The ban on education

How and why books get banned, and how educators and students feel about it


Crimson Baker, Reporter

From classics to children books, banning books has become a big part of today’s education system.

“I think books get banned because of religious beliefs and bias more than anything else,” English teacher Nathan McGarvey said. “Lack of understanding could be right up there, too.”

The book banning process starts with an individual issuing a challenge against the book, usually a parent, sometimes a librarian. To issue a challenge against a book is to attempt to remove or restrict materials, according to Duke University.

“I think it’s kind of pathetic and shows how afraid we are of other people,” senior Ryley Kennedy said.

Kennedy considers herself a big reader, saying she reads mostly fiction of all kinds.

 “Most people don’t/won’t/can’t read a story to actually understand what it means; people just read a story and are offended by the content, when the content is almost always satire,” McGarvey said. “People don’t always like thinking that much,” McGarvey said.

92.5 percent of books get banned due to sexual content. 61.5 percent for offensive language, 26 percent for religious viewpoint, and 23.5 percent for LGBTQ+ content, according to First Amendment Museum. 

Just about every book that’s out there has been banned or challenged,” English teacher Suzanne Ponder said.

Ponder says that if a parent has an issue with a book being taught or doesn’t want their child to read it, she gives an alternative book for just that student to read. This way the entire plan doesn’t have to be changed but the parent is still listened to and the child can still be included.

“Sometimes parents think that it’s their role to teach their child about how to handle a situation or what to do,” Ponder said. “So I can see a parent perspective but I also think there’s a lot of nitpicking, you know one or two sentences out of context for the entire piece.”

Some people argue that while parents have the right to restrict what their child reads, they can’t restrict what everyone reads.
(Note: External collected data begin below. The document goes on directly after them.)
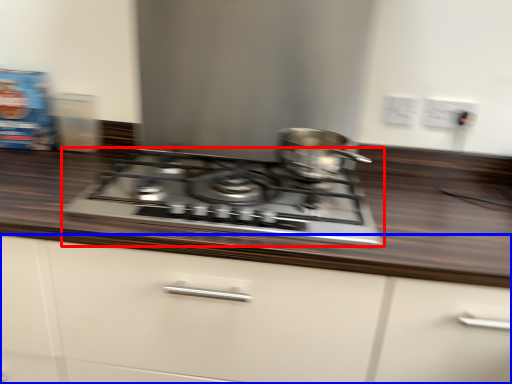 Question: Which of the following is the closest to the observer, gas stove (highlighted by a red box) or cabinetry (highlighted by a blue box)?

Choices:
 (A) gas stove
 (B) cabinetry

Answer: (B) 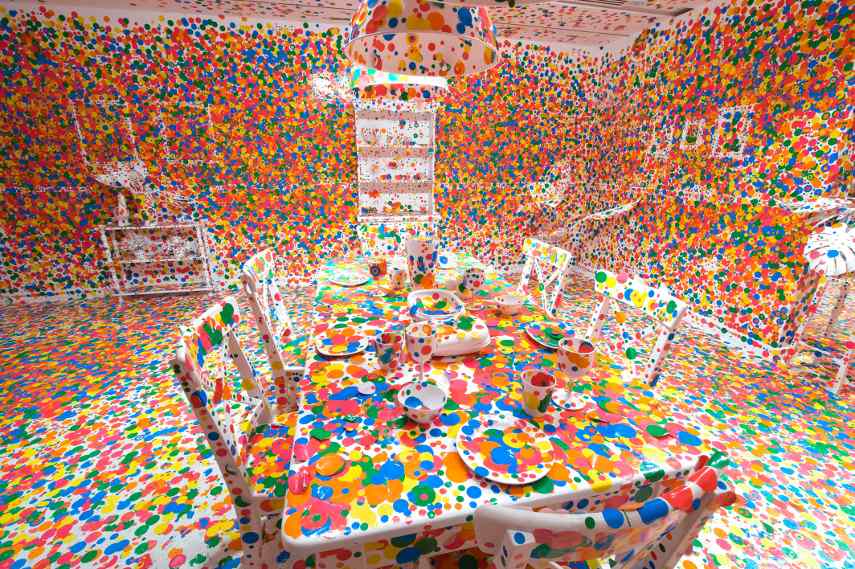 I want to click on plate, so click(x=509, y=477). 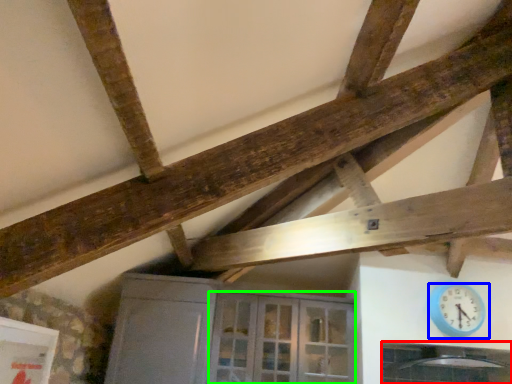 Question: Estimate the real-world distances between objects in this image. Which object is farther from window (highlighted by a red box), wall clock (highlighted by a blue box) or glass door (highlighted by a green box)?

Choices:
 (A) wall clock
 (B) glass door

Answer: (B)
“Even books or materials that many find ‘objectionable’ may have educational value and the decision about what to use in the classroom should be based on professional judgements and standards,” The National Coalition against Censorship said.

Between July 1, 2021 and June 20, 2022, 674 banned book titles (41 percent) explicitly address LGBTQ+ themes or have protagonists or prominent secondary characters who are LGBTQ+, 338 banned book titles (21 percent) directly address issues of race and racism and 141 banned book titles (9 percent) are either biography, autobiography, or memoir, according to Pen America. 

“I think it [banning books] takes the narratives of actual people out of their hands to give us a satanized view of reality that makes certain people the heroes and certain people the villains over and over again,” Kennedy said.

The most frequently banned book in America is 1984 by George Orwell, according to The First Amendment Encyclopedia. In 2021, there were 1,597 books banned and removals. Most of those banned books were classics and LGBTQ literature, according to Click-on Detroit.  

“Every single teacher is aware of it [banned books] and is constantly thinking about it,” Ponder said.

In September of 2022, Jeffersonville Township Public Library celebrated banned book week. Not only did they keep banned books on their shelves, they highlighted the books they have that are banned.

“The past couple years, it’s just really been brought to the forefront — I don’t believe anyone should tell anyone else what they can and can’t read,” Librarian Jen Weidner said in an interview with WDRB.

The Kite Runner, Great Gatsby, and To Kill a Mockingbird are all books that have been banned or challenged that Southern Indiana schools, including New Albany High School have taught.

“My experience [teaching challenged books] is hit or miss,” McGarvey said.